**Directions**
With pictures removed, the data below should be returned exactly.

**Available data**
★ ★ ★ ★

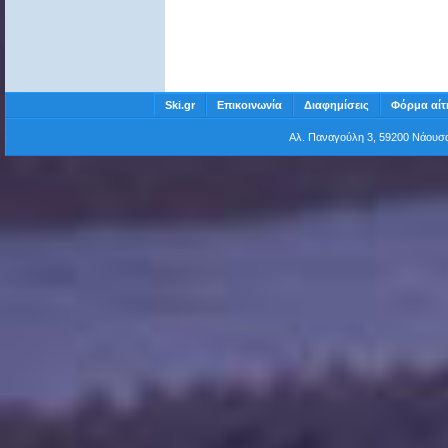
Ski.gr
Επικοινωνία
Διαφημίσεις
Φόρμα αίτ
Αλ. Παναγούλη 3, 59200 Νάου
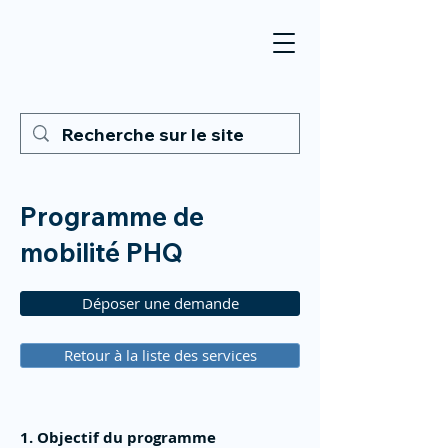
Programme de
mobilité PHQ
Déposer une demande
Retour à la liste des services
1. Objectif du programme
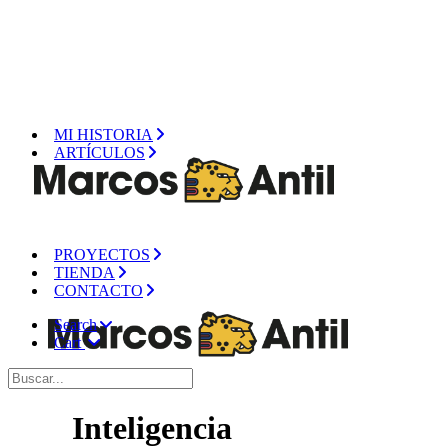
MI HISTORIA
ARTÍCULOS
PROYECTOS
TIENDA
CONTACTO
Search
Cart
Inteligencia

★ ★ ★ ★

**Solution to this exercise**
Ski.gr
Επικοινωνία
Διαφημίσεις
Φόρμα αίτ
Αλ. Παναγούλη 3, 59200 Νάου
Programme de
mobilité PHQ
Déposer une demande
Retour à la liste des services
1. Objectif du programme
MI HISTORIA
ARTÍCULOS
PROYECTOS
TIENDA
CONTACTO
Search
Cart
Inteligencia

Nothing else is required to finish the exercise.